Saved entries
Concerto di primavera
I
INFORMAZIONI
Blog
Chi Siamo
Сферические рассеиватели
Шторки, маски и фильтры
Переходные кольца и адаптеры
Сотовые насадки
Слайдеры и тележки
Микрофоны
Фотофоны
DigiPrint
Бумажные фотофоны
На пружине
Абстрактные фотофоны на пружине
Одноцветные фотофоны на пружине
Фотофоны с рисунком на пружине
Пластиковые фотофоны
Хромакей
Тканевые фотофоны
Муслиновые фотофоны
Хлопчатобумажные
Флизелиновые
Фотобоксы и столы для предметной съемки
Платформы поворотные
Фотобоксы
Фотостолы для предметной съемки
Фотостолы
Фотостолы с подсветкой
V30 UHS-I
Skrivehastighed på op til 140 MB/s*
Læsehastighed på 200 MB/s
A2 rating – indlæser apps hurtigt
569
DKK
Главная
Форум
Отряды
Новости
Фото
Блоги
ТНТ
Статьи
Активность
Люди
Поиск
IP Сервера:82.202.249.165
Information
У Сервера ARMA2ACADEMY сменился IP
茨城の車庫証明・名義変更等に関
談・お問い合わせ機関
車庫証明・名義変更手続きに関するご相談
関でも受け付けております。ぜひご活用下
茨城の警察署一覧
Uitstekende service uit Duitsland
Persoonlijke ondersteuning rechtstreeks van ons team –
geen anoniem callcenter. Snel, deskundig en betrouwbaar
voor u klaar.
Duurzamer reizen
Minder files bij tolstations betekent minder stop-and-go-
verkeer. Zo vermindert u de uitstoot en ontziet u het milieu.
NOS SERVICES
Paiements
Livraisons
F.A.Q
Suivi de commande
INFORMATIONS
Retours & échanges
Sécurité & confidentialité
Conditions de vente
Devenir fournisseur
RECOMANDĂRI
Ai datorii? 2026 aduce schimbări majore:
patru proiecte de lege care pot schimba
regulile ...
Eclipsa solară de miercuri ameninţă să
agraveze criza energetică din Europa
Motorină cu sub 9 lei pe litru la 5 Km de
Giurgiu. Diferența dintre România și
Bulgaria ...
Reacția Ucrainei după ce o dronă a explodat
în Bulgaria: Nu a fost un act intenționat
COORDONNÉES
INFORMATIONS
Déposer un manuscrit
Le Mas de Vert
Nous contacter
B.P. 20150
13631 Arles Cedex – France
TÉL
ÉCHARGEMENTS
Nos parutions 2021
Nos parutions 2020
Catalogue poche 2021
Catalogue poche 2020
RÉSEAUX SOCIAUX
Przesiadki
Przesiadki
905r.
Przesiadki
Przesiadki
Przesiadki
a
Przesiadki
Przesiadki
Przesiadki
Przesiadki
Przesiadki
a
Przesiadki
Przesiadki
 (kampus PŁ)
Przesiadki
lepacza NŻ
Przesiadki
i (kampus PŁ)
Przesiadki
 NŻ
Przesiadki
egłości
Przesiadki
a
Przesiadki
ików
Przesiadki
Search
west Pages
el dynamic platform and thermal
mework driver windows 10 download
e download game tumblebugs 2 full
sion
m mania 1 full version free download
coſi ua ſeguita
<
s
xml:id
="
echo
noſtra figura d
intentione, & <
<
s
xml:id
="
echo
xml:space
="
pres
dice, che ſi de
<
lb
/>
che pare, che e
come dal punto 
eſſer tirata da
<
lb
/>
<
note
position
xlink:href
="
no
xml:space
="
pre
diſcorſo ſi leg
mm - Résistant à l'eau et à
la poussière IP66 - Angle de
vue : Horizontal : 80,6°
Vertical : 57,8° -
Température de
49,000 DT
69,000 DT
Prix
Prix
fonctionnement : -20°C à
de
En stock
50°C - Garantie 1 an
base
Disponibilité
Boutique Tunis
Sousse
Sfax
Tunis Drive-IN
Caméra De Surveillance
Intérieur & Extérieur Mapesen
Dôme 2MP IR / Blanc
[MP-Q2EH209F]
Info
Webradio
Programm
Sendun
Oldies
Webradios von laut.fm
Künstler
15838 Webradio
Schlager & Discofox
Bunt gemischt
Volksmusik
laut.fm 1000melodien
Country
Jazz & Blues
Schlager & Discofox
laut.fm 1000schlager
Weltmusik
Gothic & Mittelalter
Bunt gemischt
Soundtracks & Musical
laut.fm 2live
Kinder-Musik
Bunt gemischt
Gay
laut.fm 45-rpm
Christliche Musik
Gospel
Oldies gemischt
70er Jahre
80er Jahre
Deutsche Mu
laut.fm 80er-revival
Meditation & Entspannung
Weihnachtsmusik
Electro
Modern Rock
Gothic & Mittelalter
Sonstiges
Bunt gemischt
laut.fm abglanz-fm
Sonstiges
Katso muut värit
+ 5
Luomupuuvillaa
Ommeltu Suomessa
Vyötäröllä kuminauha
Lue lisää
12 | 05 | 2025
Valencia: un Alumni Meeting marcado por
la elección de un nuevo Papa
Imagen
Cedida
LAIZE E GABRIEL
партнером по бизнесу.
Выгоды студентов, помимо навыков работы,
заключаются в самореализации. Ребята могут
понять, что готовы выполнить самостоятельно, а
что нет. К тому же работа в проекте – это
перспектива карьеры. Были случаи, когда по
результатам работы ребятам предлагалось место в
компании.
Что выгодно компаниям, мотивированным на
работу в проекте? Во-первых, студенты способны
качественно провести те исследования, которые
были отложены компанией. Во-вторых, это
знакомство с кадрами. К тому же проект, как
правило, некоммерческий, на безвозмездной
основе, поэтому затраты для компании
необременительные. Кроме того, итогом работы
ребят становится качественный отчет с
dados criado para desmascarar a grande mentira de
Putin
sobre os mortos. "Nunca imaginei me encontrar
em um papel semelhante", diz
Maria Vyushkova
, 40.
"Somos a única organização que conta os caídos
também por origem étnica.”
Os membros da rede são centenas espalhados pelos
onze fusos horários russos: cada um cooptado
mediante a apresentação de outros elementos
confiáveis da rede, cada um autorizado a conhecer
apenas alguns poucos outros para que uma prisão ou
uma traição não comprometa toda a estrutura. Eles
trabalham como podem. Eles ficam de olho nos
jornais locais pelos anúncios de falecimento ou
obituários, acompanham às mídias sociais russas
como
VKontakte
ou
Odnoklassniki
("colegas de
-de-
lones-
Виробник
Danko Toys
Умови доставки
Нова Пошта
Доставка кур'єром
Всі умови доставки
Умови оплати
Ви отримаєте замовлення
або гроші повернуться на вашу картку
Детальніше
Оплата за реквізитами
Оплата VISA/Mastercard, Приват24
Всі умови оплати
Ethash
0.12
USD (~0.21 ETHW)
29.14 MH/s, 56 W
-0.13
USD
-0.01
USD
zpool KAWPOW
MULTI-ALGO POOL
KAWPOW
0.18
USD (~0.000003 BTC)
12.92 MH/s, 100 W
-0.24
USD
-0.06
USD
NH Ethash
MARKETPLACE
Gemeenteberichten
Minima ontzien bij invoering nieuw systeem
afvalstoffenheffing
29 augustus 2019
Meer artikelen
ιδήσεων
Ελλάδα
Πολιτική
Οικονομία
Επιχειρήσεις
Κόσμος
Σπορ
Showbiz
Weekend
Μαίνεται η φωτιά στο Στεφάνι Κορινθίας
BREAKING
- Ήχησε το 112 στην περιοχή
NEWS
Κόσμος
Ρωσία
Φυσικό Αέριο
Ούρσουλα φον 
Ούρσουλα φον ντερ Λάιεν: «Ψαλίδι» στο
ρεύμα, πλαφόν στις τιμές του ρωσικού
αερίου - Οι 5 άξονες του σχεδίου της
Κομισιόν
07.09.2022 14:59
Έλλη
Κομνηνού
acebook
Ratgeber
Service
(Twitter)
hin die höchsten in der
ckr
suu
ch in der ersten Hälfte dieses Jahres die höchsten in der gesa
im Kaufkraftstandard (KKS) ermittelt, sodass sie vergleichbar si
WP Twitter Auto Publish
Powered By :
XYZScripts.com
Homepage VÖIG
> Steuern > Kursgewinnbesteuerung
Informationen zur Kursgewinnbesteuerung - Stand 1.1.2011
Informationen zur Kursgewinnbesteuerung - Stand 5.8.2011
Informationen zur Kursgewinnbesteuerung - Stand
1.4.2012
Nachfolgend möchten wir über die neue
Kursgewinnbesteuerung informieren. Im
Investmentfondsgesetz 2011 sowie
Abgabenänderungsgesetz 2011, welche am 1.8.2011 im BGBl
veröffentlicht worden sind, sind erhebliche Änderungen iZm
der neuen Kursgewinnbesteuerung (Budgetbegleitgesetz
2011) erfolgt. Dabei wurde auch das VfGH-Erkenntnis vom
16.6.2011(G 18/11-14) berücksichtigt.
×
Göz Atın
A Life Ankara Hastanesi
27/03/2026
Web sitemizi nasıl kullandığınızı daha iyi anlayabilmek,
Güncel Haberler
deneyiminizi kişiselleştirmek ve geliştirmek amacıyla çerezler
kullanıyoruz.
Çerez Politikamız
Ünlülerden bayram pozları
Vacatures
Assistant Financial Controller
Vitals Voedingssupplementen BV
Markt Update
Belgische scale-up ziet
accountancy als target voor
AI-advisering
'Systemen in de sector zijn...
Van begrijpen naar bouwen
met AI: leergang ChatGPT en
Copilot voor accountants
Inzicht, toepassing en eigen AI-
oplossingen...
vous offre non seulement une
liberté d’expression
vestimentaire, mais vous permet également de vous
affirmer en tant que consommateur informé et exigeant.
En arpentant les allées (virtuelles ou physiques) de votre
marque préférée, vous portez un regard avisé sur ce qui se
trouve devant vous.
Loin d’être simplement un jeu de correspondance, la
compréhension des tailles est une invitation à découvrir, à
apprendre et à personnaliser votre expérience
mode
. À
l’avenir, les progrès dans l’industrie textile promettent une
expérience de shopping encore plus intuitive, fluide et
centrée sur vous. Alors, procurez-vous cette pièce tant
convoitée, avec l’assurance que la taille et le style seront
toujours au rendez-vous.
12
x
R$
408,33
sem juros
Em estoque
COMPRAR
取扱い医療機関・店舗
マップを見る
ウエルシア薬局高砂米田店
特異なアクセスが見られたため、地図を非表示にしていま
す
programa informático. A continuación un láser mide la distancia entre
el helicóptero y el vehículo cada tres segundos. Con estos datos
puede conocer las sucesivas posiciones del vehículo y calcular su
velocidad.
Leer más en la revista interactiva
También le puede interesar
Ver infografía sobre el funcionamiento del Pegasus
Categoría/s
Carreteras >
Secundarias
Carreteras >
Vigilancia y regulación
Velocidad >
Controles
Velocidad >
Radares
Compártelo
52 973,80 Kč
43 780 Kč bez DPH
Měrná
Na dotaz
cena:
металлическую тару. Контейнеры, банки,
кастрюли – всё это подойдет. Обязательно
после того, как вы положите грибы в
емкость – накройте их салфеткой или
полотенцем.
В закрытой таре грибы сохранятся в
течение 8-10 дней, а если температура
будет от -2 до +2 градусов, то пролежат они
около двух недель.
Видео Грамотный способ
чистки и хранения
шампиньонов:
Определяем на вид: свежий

• WHAT THE EXERCISE ASKS:
Look through the data above and return exactly the lines from the one that contains "29.14 MH/s, 56 W" to the one that contains "2011) erfolgt. Dabei", inclusive, with nothing else.

• SOLUTION TO THIS PROBLEM:
29.14 MH/s, 56 W
-0.13
USD
-0.01
USD
zpool KAWPOW
MULTI-ALGO POOL
KAWPOW
0.18
USD (~0.000003 BTC)
12.92 MH/s, 100 W
-0.24
USD
-0.06
USD
NH Ethash
MARKETPLACE
Gemeenteberichten
Minima ontzien bij invoering nieuw systeem
afvalstoffenheffing
29 augustus 2019
Meer artikelen
ιδήσεων
Ελλάδα
Πολιτική
Οικονομία
Επιχειρήσεις
Κόσμος
Σπορ
Showbiz
Weekend
Μαίνεται η φωτιά στο Στεφάνι Κορινθίας
BREAKING
- Ήχησε το 112 στην περιοχή
NEWS
Κόσμος
Ρωσία
Φυσικό Αέριο
Ούρσουλα φον 
Ούρσουλα φον ντερ Λάιεν: «Ψαλίδι» στο
ρεύμα, πλαφόν στις τιμές του ρωσικού
αερίου - Οι 5 άξονες του σχεδίου της
Κομισιόν
07.09.2022 14:59
Έλλη
Κομνηνού
acebook
Ratgeber
Service
(Twitter)
hin die höchsten in der
ckr
suu
ch in der ersten Hälfte dieses Jahres die höchsten in der gesa
im Kaufkraftstandard (KKS) ermittelt, sodass sie vergleichbar si
WP Twitter Auto Publish
Powered By :
XYZScripts.com
Homepage VÖIG
> Steuern > Kursgewinnbesteuerung
Informationen zur Kursgewinnbesteuerung - Stand 1.1.2011
Informationen zur Kursgewinnbesteuerung - Stand 5.8.2011
Informationen zur Kursgewinnbesteuerung - Stand
1.4.2012
Nachfolgend möchten wir über die neue
Kursgewinnbesteuerung informieren. Im
Investmentfondsgesetz 2011 sowie
Abgabenänderungsgesetz 2011, welche am 1.8.2011 im BGBl
veröffentlicht worden sind, sind erhebliche Änderungen iZm
der neuen Kursgewinnbesteuerung (Budgetbegleitgesetz
2011) erfolgt. Dabei wurde auch das VfGH-Erkenntnis vom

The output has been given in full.